The reaction this week has been markedly different from the cautious support given by solar groups to the PSC’s first big ruling on valuing DERs back in March -- largely because it allowed most classes of solar to remain grandfathered in under current net metering rules.

But the March order also put community solar -- one of the state’s fastest-growing solar segments -- on notice that they should expect to earn money based on an emerging VDER value, and not on net metering. 

The problems with calculating VDER in the PSC's new order are multiple, these groups say, but can generally be separated into two classes: the issue of wildly different utility values for DERs on the grid and the issue of long-term financial certainty. 

On the first, the order has allowed utilities to move forward with plans that have wildly different calculations for Utility Marginal Cost of Service, or MCOS -- the base measure of what it costs for utilities to serve customers at different points on the grid. 

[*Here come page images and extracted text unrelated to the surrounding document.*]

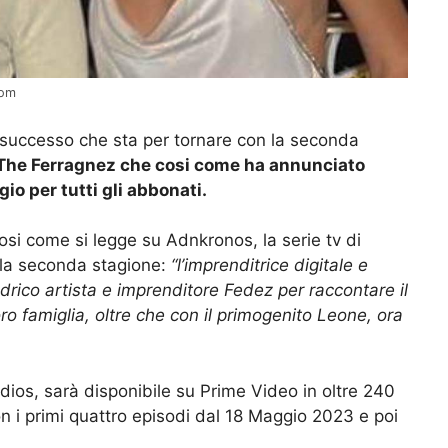
com
 successo che sta per tornare con la seconda
 The Ferragnez che cosi come ha annunciato
io per tutti gli abbonati.
 cosi come si legge su Adnkronos, la serie tv di
 la seconda stagione:
“l’imprenditrice digitale e
edrico artista e imprenditore Fedez per raccontare il
ro famiglia, oltre che con il primogenito Leone, ora
dios, sarà disponibile su Prime Video in oltre 240
n i primi
quattro episodi dal 18 Maggio 2023 e poi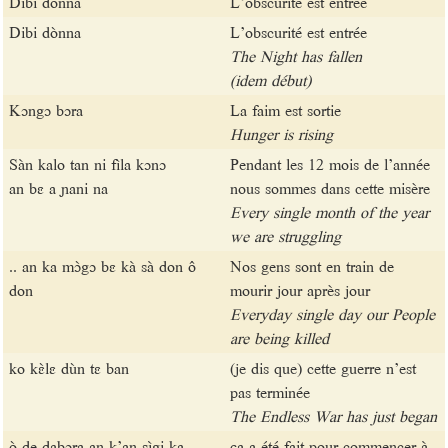
Dibi dònna
L’obscurité est entrée
Dibi dònna
L’obscurité est entrée
The Night has fallen
(idem début)
Kɔngɔ bɔra
La faim est sortie
Hunger is rising
Sàn kalo tan ni fìla kɔnɔ
Pendant les 12 mois de l’année
an bɛ a ɲani na
nous sommes dans cette misère
Every single month of the year
we are struggling
.. an ka mɔ̀gɔ bɛ kà sà don ô
Nos gens sont en train de
don
mourir jour après jour
Everyday single day our People
are being killed
ko kɛ̀lɛ dùn tɛ ban
(je dis que) cette guerre n’est
pas terminée
The Endless War has just began
ò de dabɔra an k’an sìgi ka
ça a été fait pour commencer à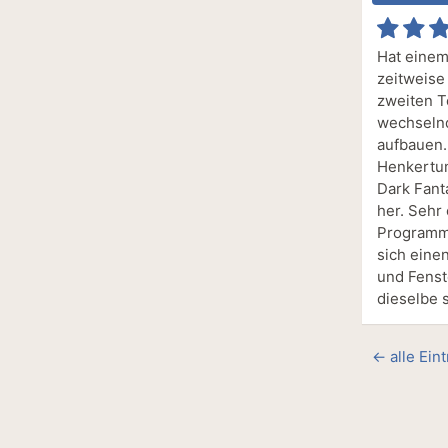
Hat einem
zeitweise
zweiten T
wechselnd
aufbauen.
Henkertum
Dark Fant
her. Sehr
Programm 
sich eine
und Fenst
dieselbe s
← alle Ein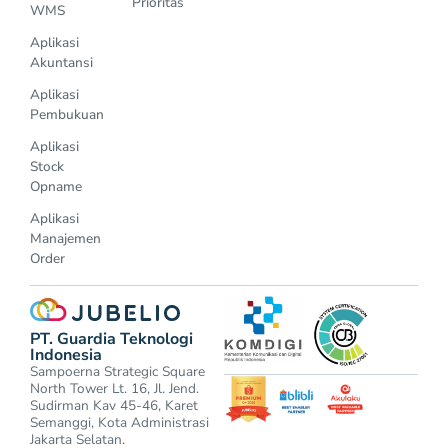
Prioritas
WMS
Aplikasi
Akuntansi
Aplikasi
Pembukuan
Aplikasi
Stock
Opname
Aplikasi
Manajemen
Order
PT. Guardia Teknologi
Indonesia
Sampoerna Strategic Square
North Tower Lt. 16, Jl. Jend.
Sudirman Kav 45-46, Karet
Semanggi, Kota Administrasi
Jakarta Selatan.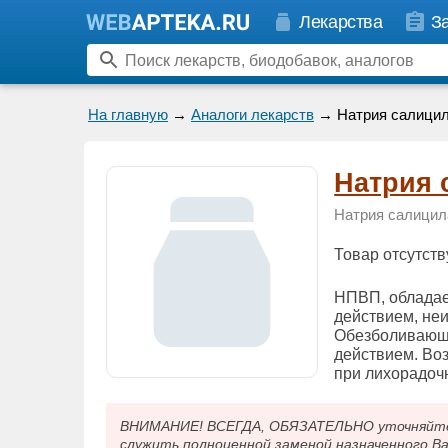
Лекарства
З
На главную
→
Аналоги лекарств
→ Натрия салици
Натрия 
Натрия салицил
Товар отсутств
НПВП, обладае
действием, неи
Обезболивающи
действием. Воз
при лихорадоч
ВНИМАНИЕ! ВСЕГДА, ОБЯЗАТЕЛЬНО уточняйте у
служить полноценной заменой назначенного В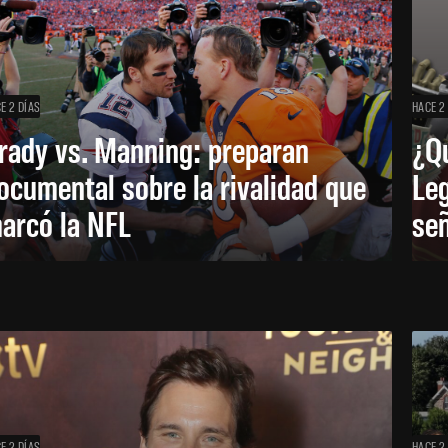
E 2 DÍAS
HACE 2
rady vs. Manning: preparan
¿Q
ocumental sobre la rivalidad que
Leg
arcó la NFL
señ
E 2 DÍAS
HACE 2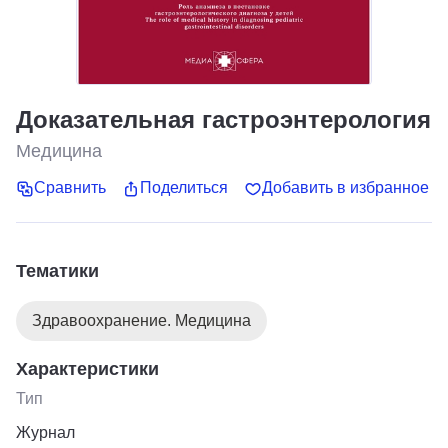
Доказательная гастроэнтерология
Медицина
Сравнить
Поделиться
Добавить в избранное
Тематики
Здравоохранение. Медицина
Характеристики
Тип
Журнал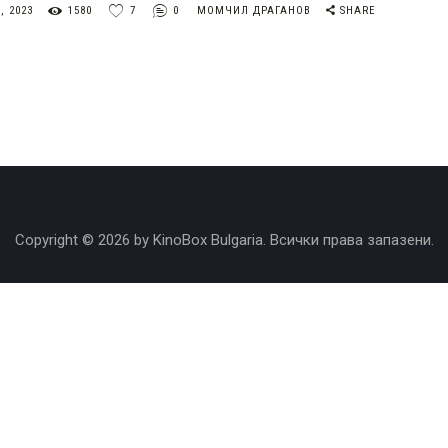
, 2023
1580
7
0
МОМЧИЛ ДРАГАНОВ
SHARE
Copyright © 2026 by KinoBox Bulgaria. Всички права запазени.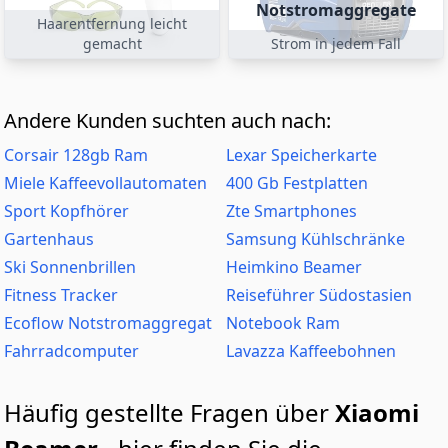
Notstromaggregate
Haarentfernung leicht
gemacht
Strom in jedem Fall
Andere Kunden suchten auch nach:
Corsair 128gb Ram
Lexar Speicherkarte
Miele Kaffeevollautomaten
400 Gb Festplatten
Sport Kopfhörer
Zte Smartphones
Gartenhaus
Samsung Kühlschränke
Ski Sonnenbrillen
Heimkino Beamer
Fitness Tracker
Reiseführer Südostasien
Ecoflow Notstromaggregat
Notebook Ram
Fahrradcomputer
Lavazza Kaffeebohnen
Häufig gestellte Fragen über
Xiaomi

MCOS figures are meant to be used to derive two key values for VDER. The first is demand reduction value (DRV), or the averaged-out value for reduced energy delivery costs that come from DERs on a system-wide basis. The second is locational system relief value (LSRV) -- the value tied to specific locations where DERs could help utilities avoid forecasted distribution system investments. 

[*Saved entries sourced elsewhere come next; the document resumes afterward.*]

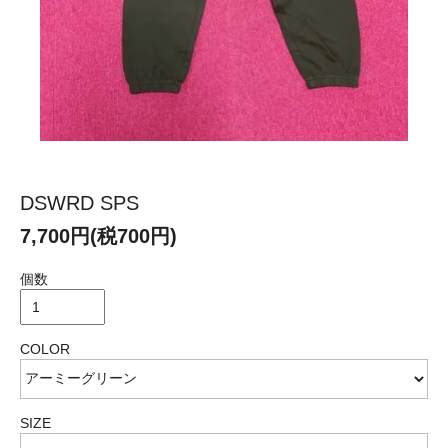
DSWRD SPS
7,700円(税700円)
個数
COLOR
SIZE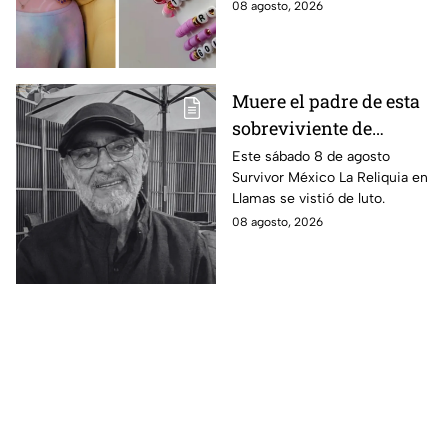
4 ideas inspiradas en Kpop
08 agosto, 2026
regreso a clases
Demon Hunters que seguro les
encantará.
Muere el padre de esta
sobreviviente de
Survivor México La
Este sábado 8 de agosto
Survivor México La Reliquia en
Reliquia en Llamas
Llamas se vistió de luto.
08 agosto, 2026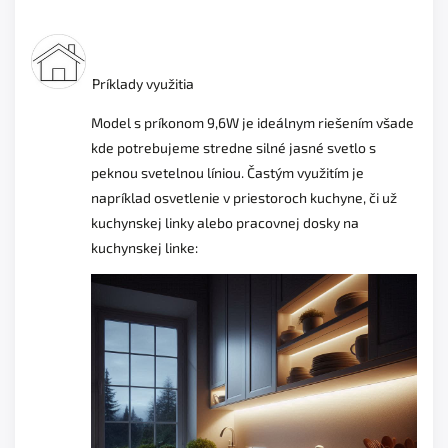
Príklady využitia
Model s príkonom 9,6W je ideálnym riešením všade
kde potrebujeme stredne silné jasné svetlo s
peknou svetelnou líniou. Častým využitím je
napríklad osvetlenie v priestoroch kuchyne, či už
kuchynskej linky alebo pracovnej dosky na
kuchynskej linke: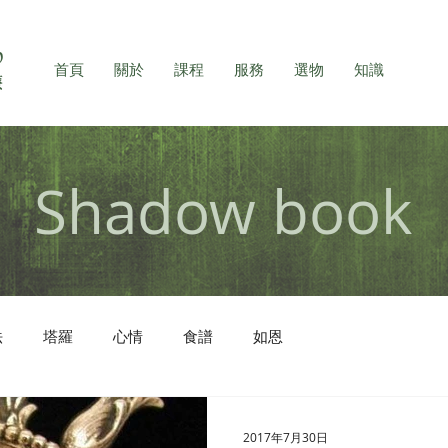
首頁
關於
課程
服務
選物
知識
Shadow book
法
塔羅
心情
食譜
如恩
2017年7月30日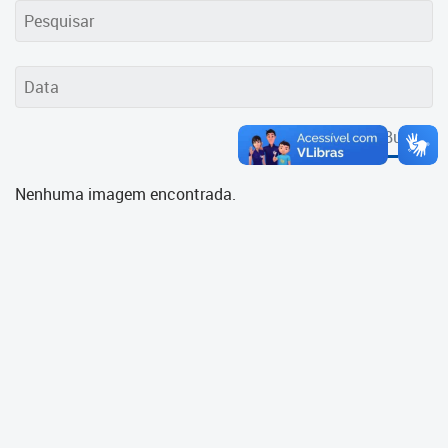
Cadastramento Escolar
Cadastro Online
Portal ICS Instituto Curitiba de
Saúde
Buscar
Portal Aprendere
Nenhuma imagem encontrada.
Portal do Servidor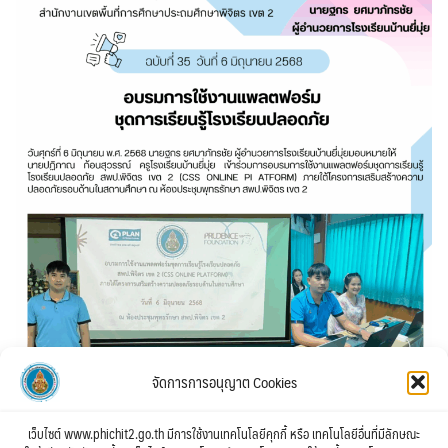
จัดการการอนุญาต Cookies
เว็บไซต์ www.phichit2.go.th มีการใช้งานเทคโนโลยีคุกกี้ หรือ เทคโนโลยีอื่นที่มีลักษณะ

But according to a filing from solar groups, “utilities take varying approaches to interpreting their MCOS studies to determine DRV/LSRV. This results in wildly varying estimates of the delivery value provided by DERs,” as evidenced by this chart below, which shows that the state’s utilities have come up with kilowatt-hour values ranging from $226 for Con Edison to $15 for Central Hudson. 

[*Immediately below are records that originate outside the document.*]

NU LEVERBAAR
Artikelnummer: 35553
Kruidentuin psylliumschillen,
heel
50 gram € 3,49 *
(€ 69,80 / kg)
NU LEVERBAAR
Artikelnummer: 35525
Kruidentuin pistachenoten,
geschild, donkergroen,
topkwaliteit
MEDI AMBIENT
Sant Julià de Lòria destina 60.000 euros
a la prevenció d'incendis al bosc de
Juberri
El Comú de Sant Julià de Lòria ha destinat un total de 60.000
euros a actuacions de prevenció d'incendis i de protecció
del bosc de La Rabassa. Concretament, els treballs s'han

Not surprisingly, the solar groups are most critical of the utilities whose methodologies have yielded the lowest MCOS rates. Both New York State Electric & Gas Corporation and Rochester Gas & Electric, for example, limit their analysis to “growth-related network investments primarily involving expansion or reinforcement of upstream distribution, distribution substation and trunkline feeders in growth areas," according to solar groups. "This method ignores several other system needs, most notably in areas not undergoing growth, and those below trunkline feeders. This also arbitrarily excludes the ability of DERs to extend equipment life, increase reliability and resiliency, and improve power quality.” 

The second big problem that solar advocates have with the PSC’s order is its lack of long-term certainty for rates that solar projects can receive under the emerging regime. In simple terms, financial backers are looking for proof that solar projects can earn a steady and predictable set of revenues over the long term, for 10 years or more. But the PSC’s order would allow at least some of these calculations to be revisited every three years, leaving open the possibility that future revenues could be drastically changed three times within that 10-year window. 

According to the solar groups’ July filing, “the VDER Order provides that DRV and LSRV rates/values shall be determined every three years. Any project that receives LSRV compensation shall receive the specific compensation rate for a period of 10 years. The DRV rate/value, however, is only fixed for the three-year period prior to the time at which it is reset.” 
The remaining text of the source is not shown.